Records for this exercise
....
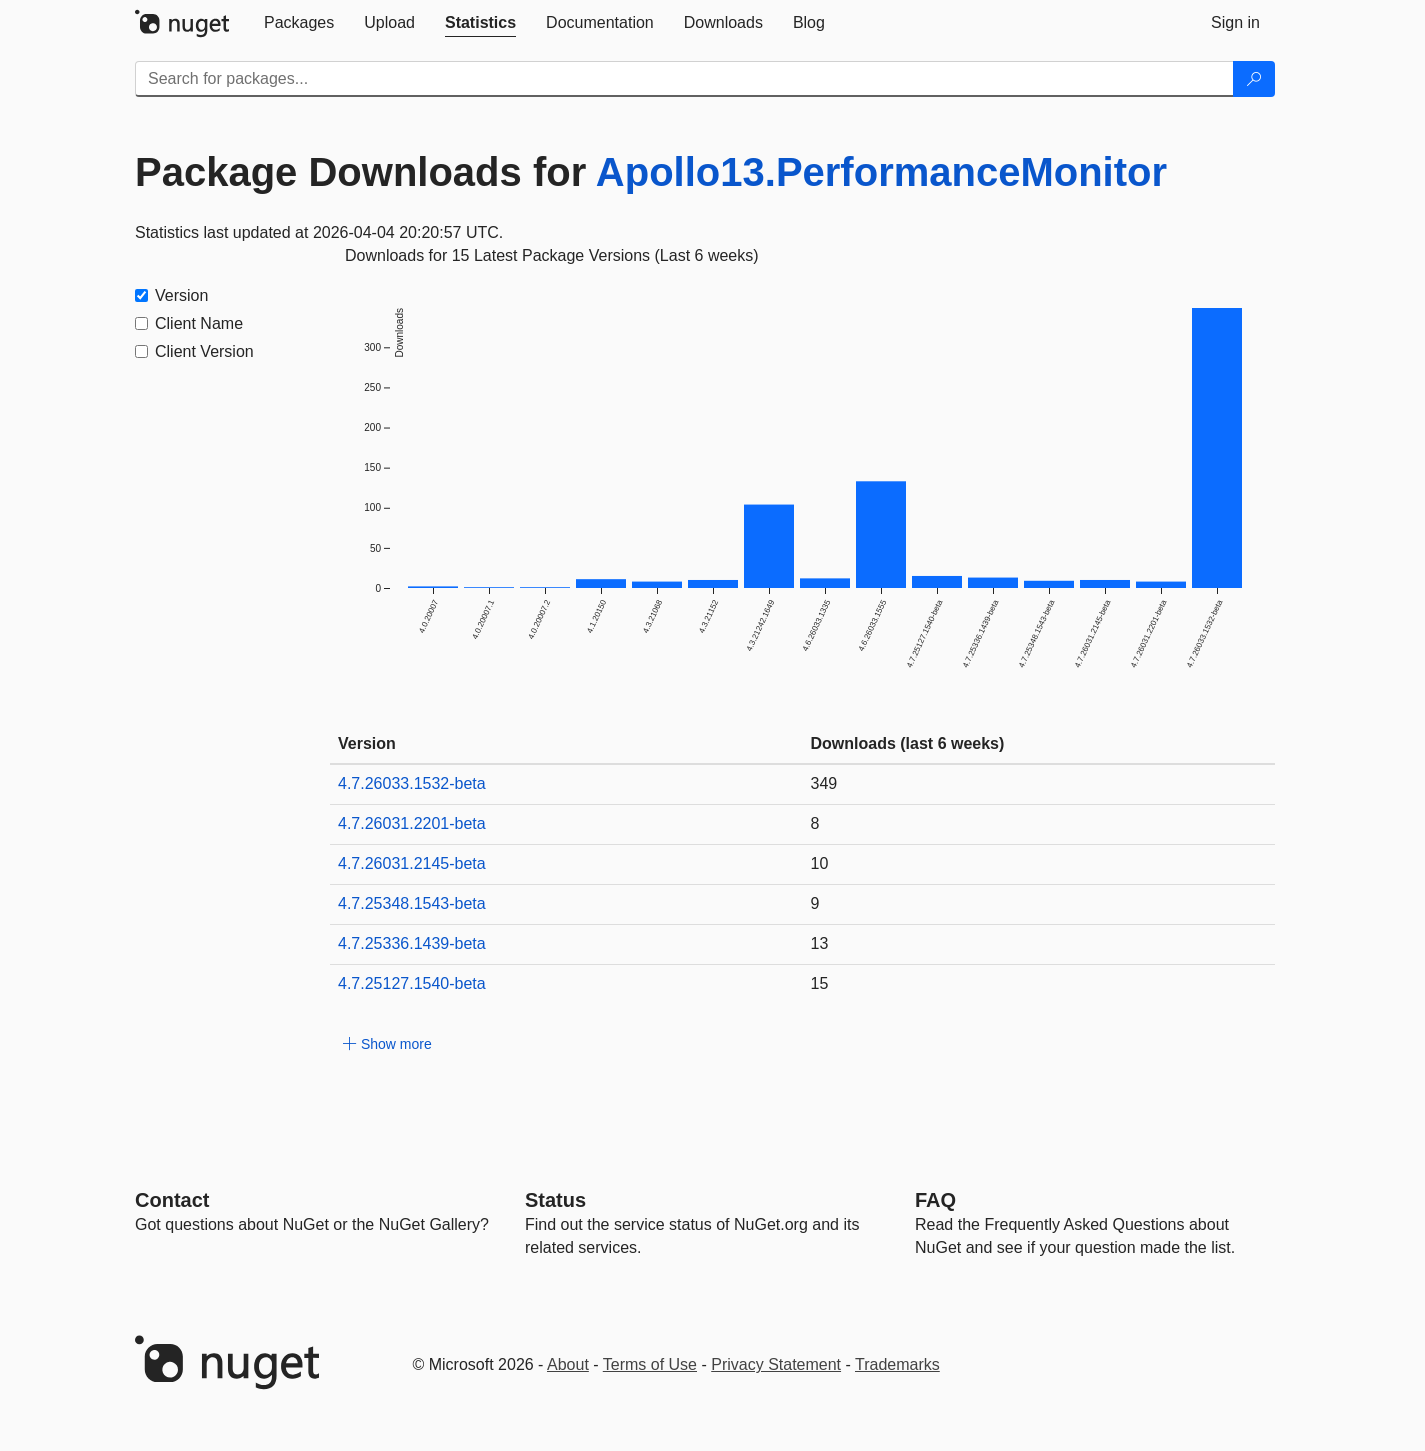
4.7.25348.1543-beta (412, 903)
....
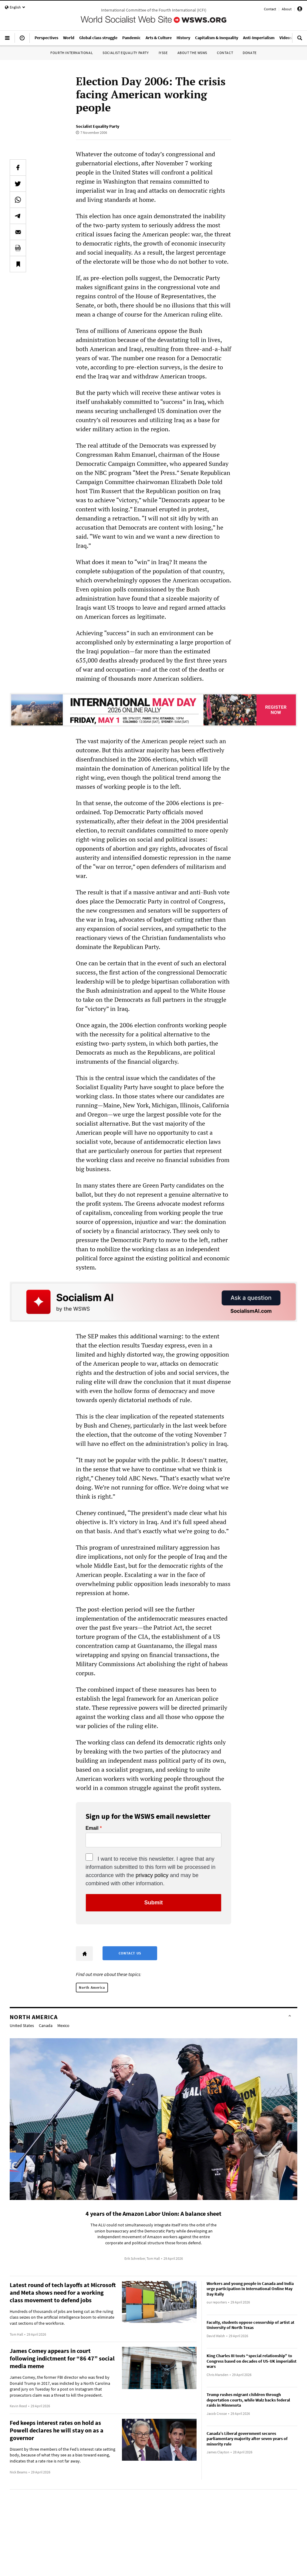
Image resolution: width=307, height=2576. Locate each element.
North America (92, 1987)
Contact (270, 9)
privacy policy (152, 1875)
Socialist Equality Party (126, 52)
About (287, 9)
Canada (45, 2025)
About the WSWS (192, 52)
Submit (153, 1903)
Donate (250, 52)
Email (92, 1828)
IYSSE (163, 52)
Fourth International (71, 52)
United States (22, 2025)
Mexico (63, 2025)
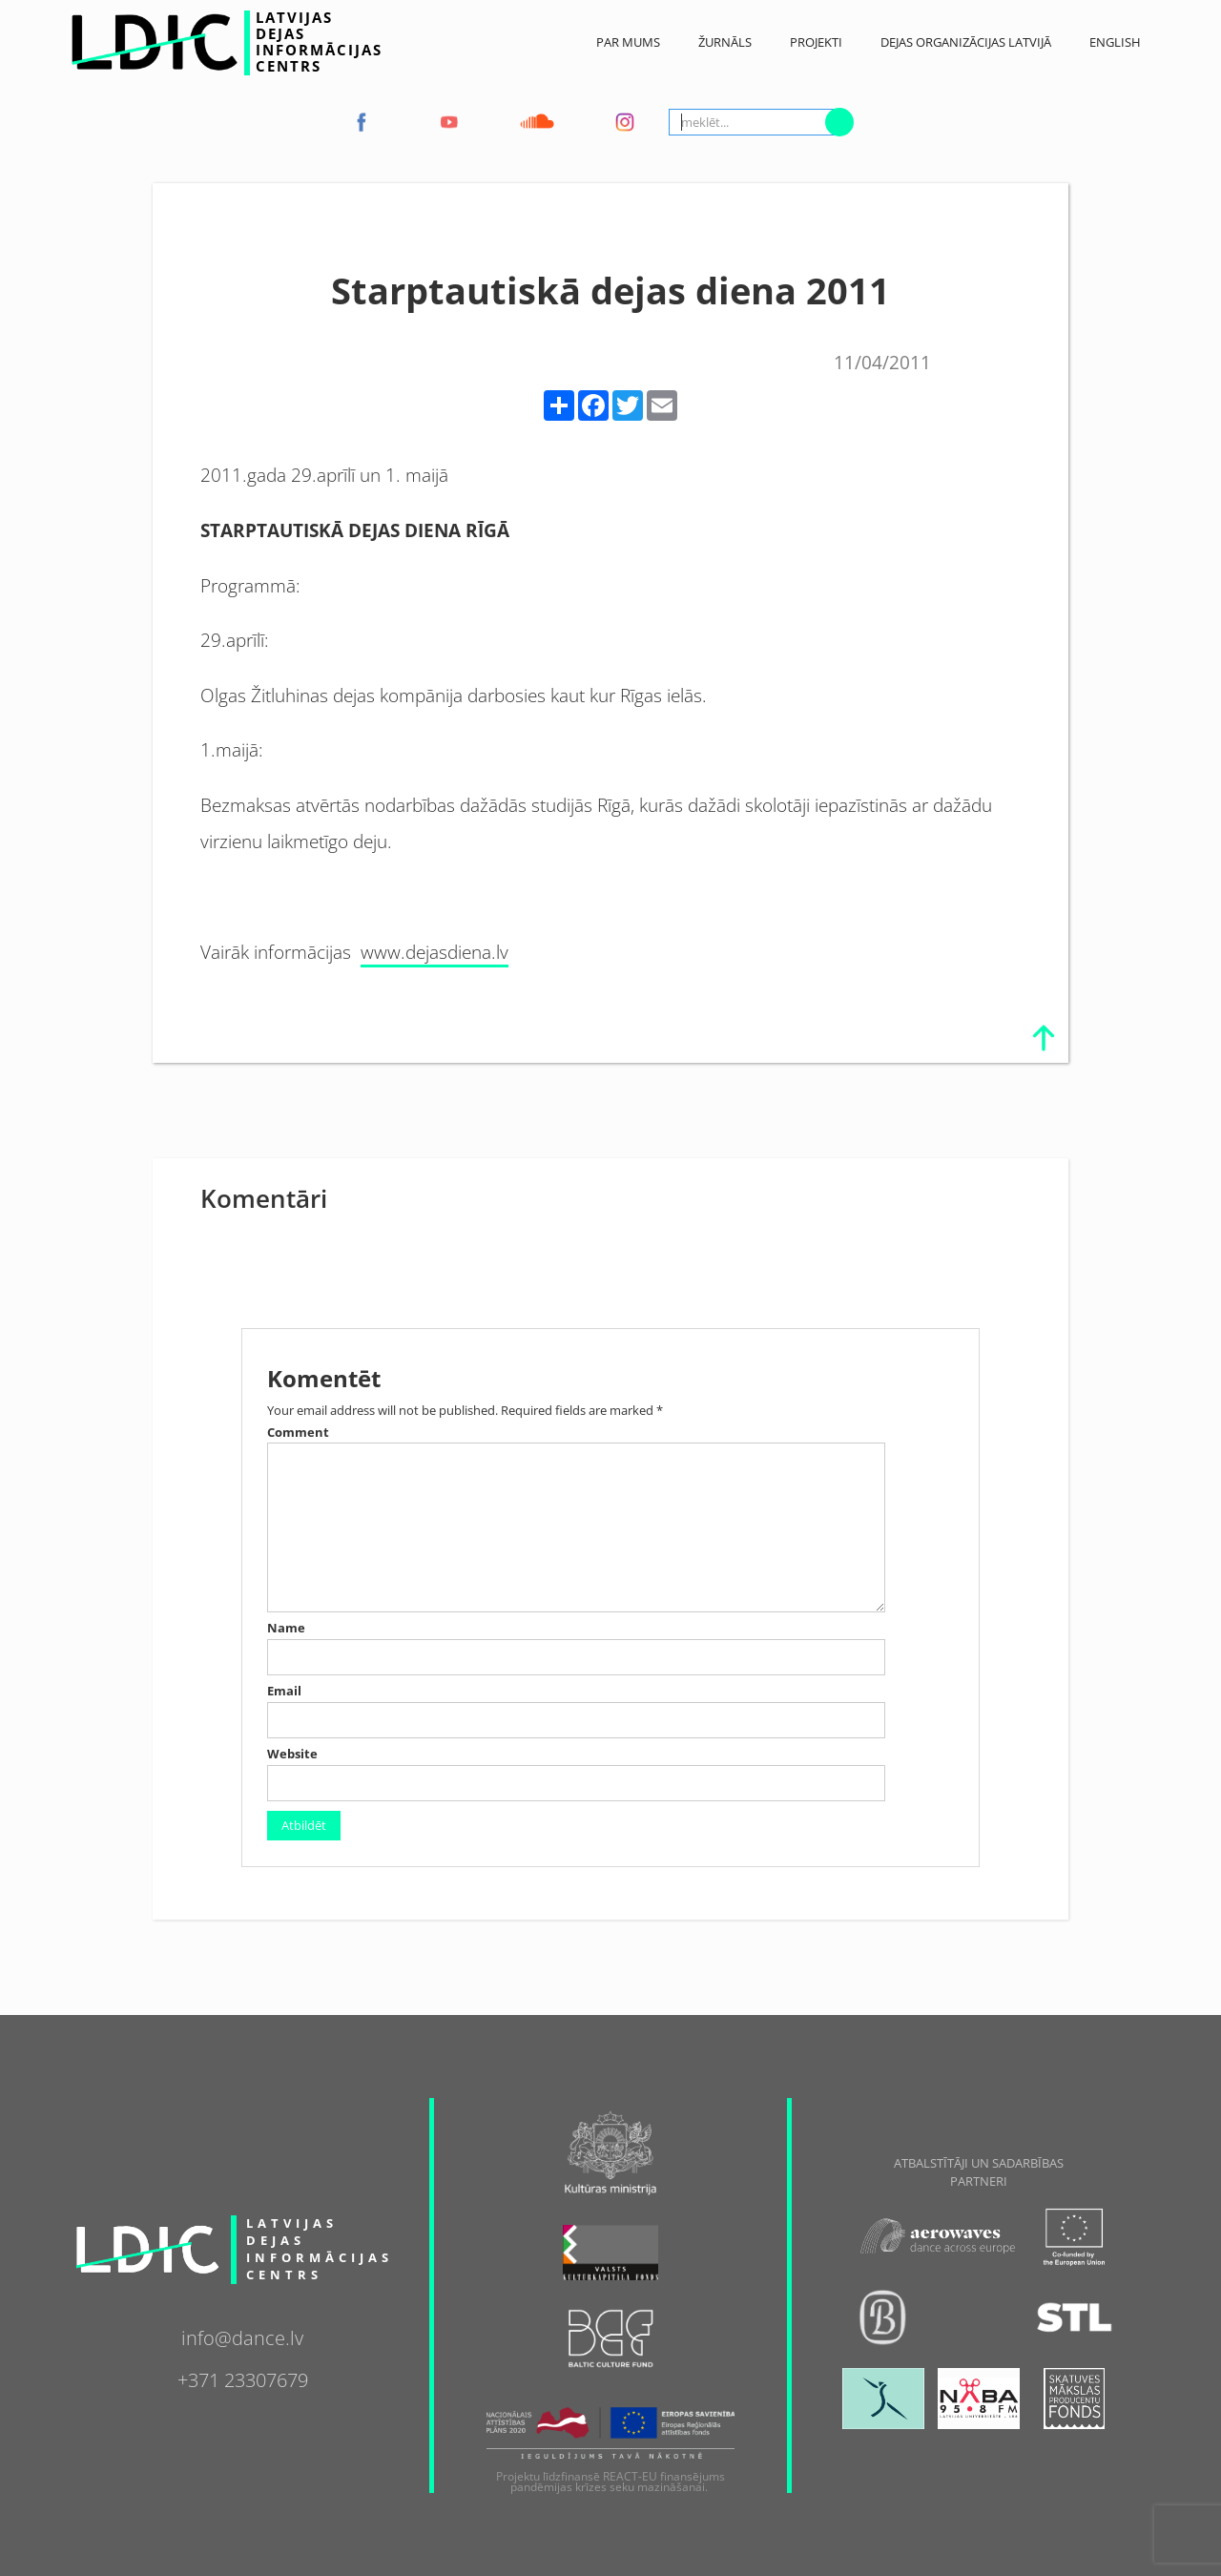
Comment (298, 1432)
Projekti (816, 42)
....
Goal of the exercise
Starting at the line that contains "About the WSWS (192, 52)" and ending at the line that contains "Projekti (816, 42)", transcribe the material above exactly, excluding pictures.

Answer area
About the WSWS (192, 52)
Submit (153, 1903)
Donate (250, 52)
Email (92, 1828)
IYSSE (163, 52)
Fourth International (71, 52)
United States (22, 2025)
Mexico (63, 2025)
Comment (298, 1432)
Projekti (816, 42)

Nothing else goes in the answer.